Linearity: You already checked if the relationship between pf_score and `pf_expression_control’ is linear using a scatterplot. We should also verify this condition with a plot of the residuals vs. fitted (predicted) values.
ggplot(data = m1, aes(x = .fitted, y = .resid)) +
geom_point() +
geom_hline(yintercept = 0, linetype = "dashed") +
xlab("Fitted values") +
ylab("Residuals")
Notice here that m1 can also serve as a data set because stored within it are the fitted values (\(\hat{y}\)) and the residuals. Also note that we’re getting fancy with the code here. After creating the scatterplot on the first layer (first line of code), we overlay a horizontal dashed line at \(y = 0\) (to help us check whether residuals are distributed around 0), and we also rename the axis labels to be more informative.
- Is there any apparent pattern in the residuals plot? What does this indicate about the linearity of the relationship between the two variables?

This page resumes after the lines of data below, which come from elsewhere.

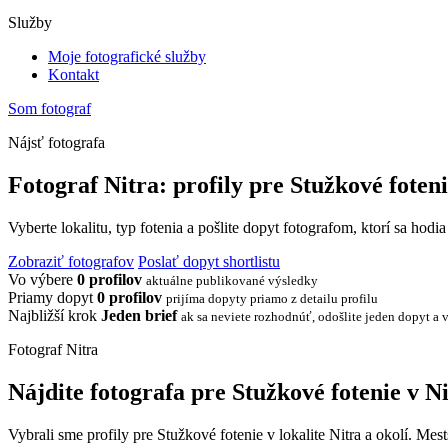
Služby
Moje fotografické služby
Kontakt
Som fotograf
Nájsť fotografa
Fotograf Nitra: profily pre Stužkové foten
Vyberte lokalitu, typ fotenia a pošlite dopyt fotografom, ktorí sa hodi
Zobraziť fotografov
Poslať dopyt shortlistu
Vo výbere
0 profilov
aktuálne publikované výsledky
Priamy dopyt
0 profilov
prijíma dopyty priamo z detailu profilu
Najbližší krok
Jeden brief
ak sa neviete rozhodnúť, odošlite jeden dopyt a v
Fotograf Nitra
Nájdite fotografa pre Stužkové fotenie v N
Vybrali sme profily pre Stužkové fotenie v lokalite Nitra a okolí. Mes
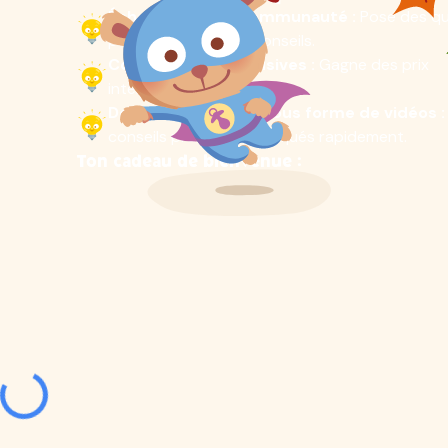
Échange avec la communauté :
Pose des qu
profite de précieux conseils.
Compétitions exclusives :
Gagne des prix
intéressants.
Des astuces de vie sous forme de vidéos :
conseils pratiques expliqués rapidement.
Ton cadeau de bienvenue :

There is no apparent pattern in the residuals plot, which indicates there is likely a linear relationship between the two variables.
Nearly normal residuals: To check this condition, we can look at a histogram
ggplot(data = m1, aes(x = .resid)) +
geom_histogram(binwidth = .25) +
xlab("Residuals")
or a normal probability plot of the residuals.
ggplot(data = m1, aes(sample = .resid)) +
stat_qq()
Note that the syntax for making a normal probability plot is a bit different than what you’re used to seeing: we set sample equal to the residuals instead of x, and we set a statistical method qq, which stands for “quantile-quantile”, another name commonly used for normal probability plots.
- Based on the histogram and the normal probability plot, does the nearly normal residuals condition appear to be met?
The normal probability plot and the histogram indicate that the distribution is / appears nearly normal, so the nearly normal residuals condition appears to be met.
Constant variability:
- Based on the residuals vs. fitted plot, does the constant variability condition appear to be met?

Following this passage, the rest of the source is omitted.